At the heels of the United Nation’s groundbreaking report detailing the necessity for “unprecedented changes in the next decade” to avoid permanent damage to the Earth’s environment, sustainability and waste management in the business world, and beyond, have become essential factors of commerce across the globe.  The concept of creating products and services that are sustainable in the long-run is integrating itself as a key driver of companies’ operations and value chains, and innovation is necessary to achieve substantial results.  While efforts to keep our planet living intensify, so too will the call for businesses to operate environmentally safe processes.

Simply put, business sustainability is “the management and coordination of environmental, social, and financial demands and concerns to ensure responsible, ethical, and ongoing success.”  Furthermore, the idea of satisfying the “three pillars of sustainability”, or “triple bottom line,” of social, environmental, and economic emphasis has taken hold in many firms.  Three exemplary corporations that have been ranked as Forbes’ 2018 most sustainable companies in the world in 2018 are France's Dassault Systemes with a sustainability score of 86.1 percent, Finland’s Neste with a sustainability score of 85.2 percent, and France’s Valeo with a score of 83.6 percent.  Sustainability scores consider items like energy use, waste, clean air production, as well as the diversity of leadership, innovation, and safety ratings to determine how beneficial a company is to the environment around it.  Overall, France and the U.S. house five businesses in the top 25, and four of the top 25 firms deal with pharmaceutical products.

In terms of overall sustainability around the world, Scandinavian countries are leading the charge to eliminate waste and adopt greener policies in society.  In order, Finland, Iceland, and Sweden represent the top four most environmentally-friendly countries with environmental performance index (EPI) scores of 90.68, 90.51, and 90.43.  On the other hand, the most polluted countries are Pakistan, Qatar, and AfghanistanQatar also emits the most CO2 in the world, while Denmark emits the least CO2.

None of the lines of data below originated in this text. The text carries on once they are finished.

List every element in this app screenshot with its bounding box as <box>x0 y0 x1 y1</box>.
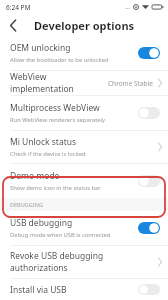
staticText: WebView implementation <box>10 71 108 95</box>
staticText: USB debugging <box>10 217 73 229</box>
staticText: Install via USB <box>10 284 67 295</box>
button[interactable]: Multiprocess WebView <box>0 96 168 130</box>
staticText: DEBUGGING <box>10 201 43 208</box>
staticText: ... <box>125 3 130 11</box>
staticText: Revoke USB debugging authorizations <box>10 250 152 274</box>
button[interactable]: WebView implementation <box>0 71 168 95</box>
staticText: Developer options <box>34 18 135 33</box>
button[interactable]: Back <box>0 14 26 36</box>
staticText: 6:24 PM <box>6 3 31 12</box>
button[interactable]: Install via USB <box>0 279 168 300</box>
staticText: Mi Unlock status <box>10 136 77 148</box>
staticText: Allow the bootloader to be unlocked <box>10 56 109 64</box>
button[interactable]: Mi Unlock status <box>0 131 168 163</box>
button[interactable]: OEM unlocking <box>0 36 168 70</box>
staticText: Check if the device is locked <box>10 150 86 158</box>
staticText: Chrome Stable <box>108 79 153 88</box>
staticText: Run WebView renderers separately <box>10 116 105 124</box>
staticText: Show demo icon in the status bar <box>10 184 101 192</box>
staticText: Debug mode when USB is connected <box>10 231 111 239</box>
staticText: Multiprocess WebView <box>10 102 100 114</box>
button[interactable]: Revoke USB debugging authorizations <box>0 246 168 278</box>
staticText: Demo mode <box>10 170 60 182</box>
button[interactable]: Demo mode <box>0 164 168 198</box>
staticText: OEM unlocking <box>10 42 71 54</box>
button[interactable]: USB debugging <box>0 211 168 245</box>
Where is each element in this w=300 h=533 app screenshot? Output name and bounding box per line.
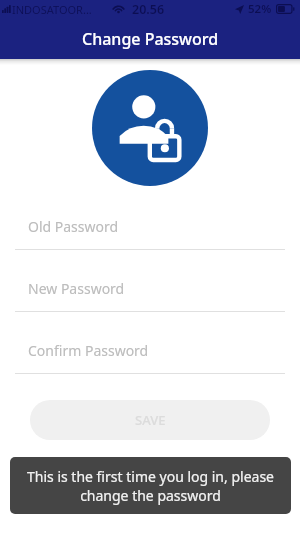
staticText: Old Password [28,217,119,236]
staticText: Change Password [82,28,219,50]
staticText: INDOSATOOR... [12,2,92,17]
staticText: 20.56 [132,1,165,18]
staticText: This is the first time you log in, pleas… [22,467,279,505]
staticText: SAVE [135,411,166,429]
button[interactable]: SAVE [30,400,270,440]
staticText: New Password [28,279,125,298]
staticText: 52% [248,1,272,17]
staticText: Confirm Password [28,341,149,360]
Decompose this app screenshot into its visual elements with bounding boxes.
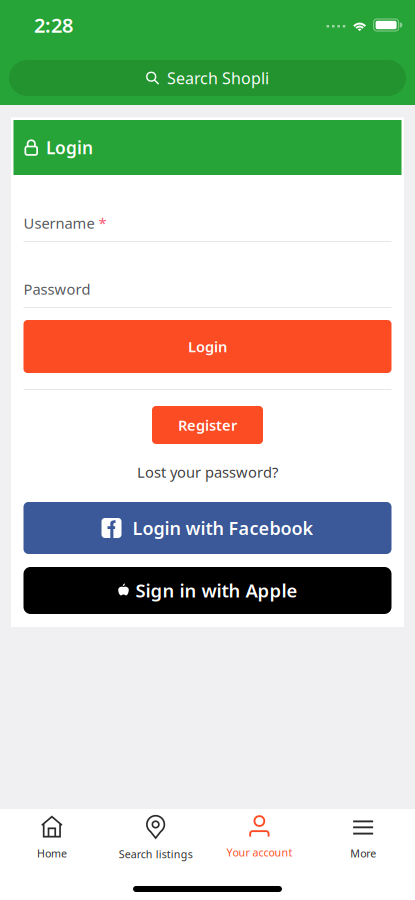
staticText: 2:28	[34, 11, 73, 39]
staticText: Sign in with Apple	[136, 578, 298, 603]
staticText: Username	[24, 213, 94, 233]
staticText: Login	[46, 136, 93, 159]
staticText: Search listings	[119, 847, 193, 861]
button[interactable]: Search Shopli	[9, 60, 406, 96]
button[interactable]: Register	[152, 406, 263, 444]
button[interactable]: Your account	[208, 809, 311, 869]
button[interactable]: Lost your password?	[137, 462, 278, 482]
button[interactable]: Login	[24, 320, 392, 373]
button[interactable]: Home	[0, 809, 104, 869]
staticText: Home	[37, 846, 67, 860]
staticText: *	[98, 213, 106, 233]
button[interactable]: More	[311, 809, 415, 869]
button[interactable]: Login with Facebook	[24, 502, 392, 554]
staticText: Password	[24, 279, 90, 299]
staticText: Login	[188, 336, 227, 356]
staticText: Register	[178, 415, 237, 435]
staticText: Login with Facebook	[132, 516, 314, 540]
staticText: More	[350, 846, 376, 860]
button[interactable]: Search listings	[104, 809, 208, 869]
staticText: Lost your password?	[137, 462, 278, 482]
button[interactable]: Sign in with Apple	[24, 567, 392, 614]
staticText: Search Shopli	[167, 67, 269, 89]
staticText: Your account	[226, 845, 292, 860]
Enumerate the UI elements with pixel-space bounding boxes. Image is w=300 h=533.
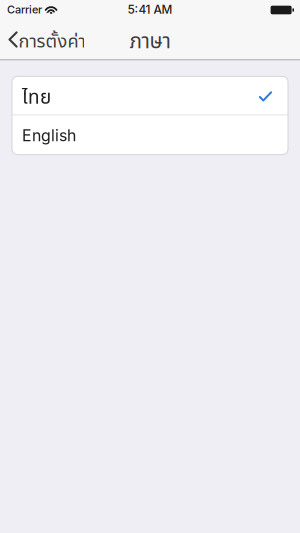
- button[interactable]: ไทย: [12, 76, 288, 114]
- button[interactable]: English: [12, 116, 288, 155]
- staticText: English: [22, 126, 76, 145]
- staticText: ภาษา: [130, 26, 170, 58]
- staticText: การตั้งค่า: [18, 28, 85, 56]
- button[interactable]: การตั้งค่า: [0, 19, 91, 59]
- staticText: 5:41 AM: [128, 2, 172, 17]
- staticText: ไทย: [22, 84, 51, 112]
- staticText: Carrier: [7, 3, 42, 16]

Without a doubt, the implementation of waste management and sustainability into business and its value chains has direct impacts on trade and the environment in our society.  McKinsey and Company identified over 150 possible improvements that could reduce greenhouse gas emissions in a major brewery that would save the company 200 million dollars.  It also found that benchmarking energy and utility costs has the potential to reduce operating costs by 25 percent.  All of this yields a higher return on investment for firms and reduces the number of input costs incurred over the year.  These factors allow companies to charge more competitive prices than their rivals while at the same time boosting their brand name and standing within the industry.  According to the Harvard Business Review, integrating sustainability into a business consists of five key steps: Viewing Compliance as an Opportunity; Making Value Chains Sustainable through supply chains, operations, workplaces, and returns; Designing Sustainable Products and Services; Developing New Business Models; and Creating Next-Practice Platforms.

Ultimately, sustainability and waste management figure to play essential roles in how business and society is conducted in years to come.  Whether in North America, Europe, or Asia, implementing sustainable and environmentally-healthy practices into businesses’ value chains is a necessary step to not only improve the world around us but also create a more efficient model of trade.  With several countries such as Finland and Denmark are already leading the effort to improve, many others still need to follow suit in order to achieve the result of a better planet and the impact of whether or not sustainability measures are adopted will be on display in the next decade.